PENGERTIAN KORPORATISME

By On Tuesday, October 8th, 2013 Categories : Ekonomi

Korporatisme, baik itu korporatisme korporat, klerikal, atau fasis, pada awalnya adalah sebuah ideologi organisasi yang mengasumsikan bahwa berbagai pihak akan mau dan mampu bekerja sama selama mereka punya kesamaan nilai-nilai. Korporatisme (disebut pula neo-korporatisme atau korporatisme-liberal) juga berpendapat bahwa adanya konflik-konflik fundamental takkan menghancurkan organisasi, apalagi jika negara ikut turun tangan membantu. Konsep ini untuk pertama kalinya muncul pada tulisan para ilmuwan Skandinavia seusai Perang Dunia Kedua, namun konsep ini dipopulerkan oleh Schmitter. Namun cikal bakal istilah yang setara dengan “kapitalisme terorganisir” ini dapat dilacak pada karya Hilferding (1915) tentang demokrasi sosial di Jerman dan Austria. Jadi, konsep ini berkembang di negara-negara yang memiliki serikat-serikat buruh yang kuat dan didukung pemerintah. Korporatisme telah berkembang pesat. Para teorisi sayap-kiri ikut mencoba menjelaskan bagaimana krisis bisa dicegah lewat manipulasi dan bagaimana konflik sosial bisa diredam. Sedangkan para ilmuwan konservatif lebih tertarik membahas kemungkinan mengatasi situasi yang sulit dikendalikan oleh pemerintah yang acapkali muncul di berbagai masyarakat demokratis modern, ketika begitu banyak pihak yang ingin ikut bicara dan terlibat dalam proses pembuatan keputusan. Korporatisme menawarkan suatu alternatif untuk memahami dan mengatasi situasi yang dipenuhi pihak-pihak yang saling berlawanan. Di negara-negara yang ide kontrak sosial tidak berkembang, seperti Italia, atau di mana korporatisme harus dinegosiasikan terlebih dahulu, seperti Inggris, konsepsi korporatisme itu sendiri ditolak oleh kalangan yang paling berkepentingan. yakni serikat-serikat buruh. Ketika strategi negosiasi dan penanggulang-an konflik berkembang, kemungkinan tumbuh-nya neo-korporatis cenderung dibesar-besarkan.

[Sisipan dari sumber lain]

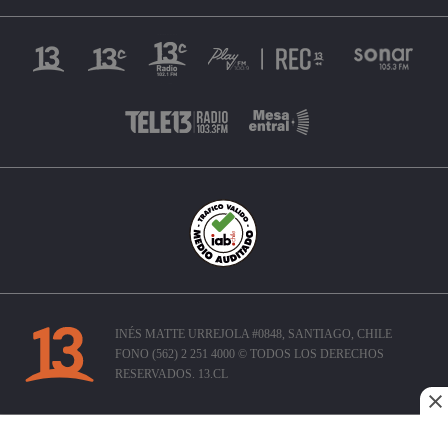
INÉS MATTE URREJOLA #0848, SANTIAGO, CHILE
FONO (562) 2 251 4000 © TODOS LOS DERECHOS
RESERVADOS. 13.CL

Tinjauan mengenainya telah dilakukan dalam studi mengenai perencanaan tata ruang kota, kebijakan kesehatan dan pendidikan. Begitu banyak kepentingan yang terlibat sehingga model-model pasar pluralis lebih efektif dalam memberikan penjelasan, khususnya mengenai artikulasi kepentingan yang sangat bervariasi itu. Jika dimensi ideologis dari alternatif-alternatif pemecahan yang disodorkan masih diragukan, seperti yang terjadi pada perumusan kebijakan pelestarian lingkungan hidup, maka kemungkinan kompromi sulit terwujud. Korporatisme merupakan bidang kajian yang tumbuh pesat selama 1980-an. Hampir setiap buku tentang proses pengambilan keputusan menyebut-nyebut korporatisme. Namun di akhir 1980-an, banyak alternatif pemikiran baru yang dimunculkan, terutama oleh para mahasiswa studi kebijakan di Jepang, Swiss dan AS. Korporatisme lalu dikaitkan dengan konsensus dasar demokrasi sosial. Gaungnya menyusut seiring dengan aliran ekonomi Keynes dan optimisme peran negara dalam menegakkan kesejahteraan dan moral masyarakat. Erosi sosialisme di Eropa Timur, khususnya di Polandia dan Hongaria, masih dijelaskan dalam kerangka strategi korporatis, namun dalam kenyataannya strategi itu lumpuh berbarengan dengan komunisme. Paradigma-paradigma baru tentang transisi menuju demokrasi tumbuh pesat, menggusur tipe-tipe penjelasan parsial seperti halnya korporatisme. Skeptisisme terhadap kapasitas sistem politik itu juga terlihat pada pergeseran paradigma teori- teori sistemik. Sejumlah ilmuwan lain, termasuk yang merintis teori-teori korporatis di awal tahun 1980-an, mencari varian-varian baru untuk menjelaskan kerja sama antara pemerintah dengan kelompok-kelompok kepentingan. Ada pula yang lebih suka berusaha merumuskan teori umum tentang “dasar pertukaran politik” (Pizzorno, Marin, Mayntz) guna mengatasi kelemahan teoretis atas teori-teori korporatis yang acapkali tidak sesuai dengan fakta empiris masyarakat-masyarakat modern dan pasca modern.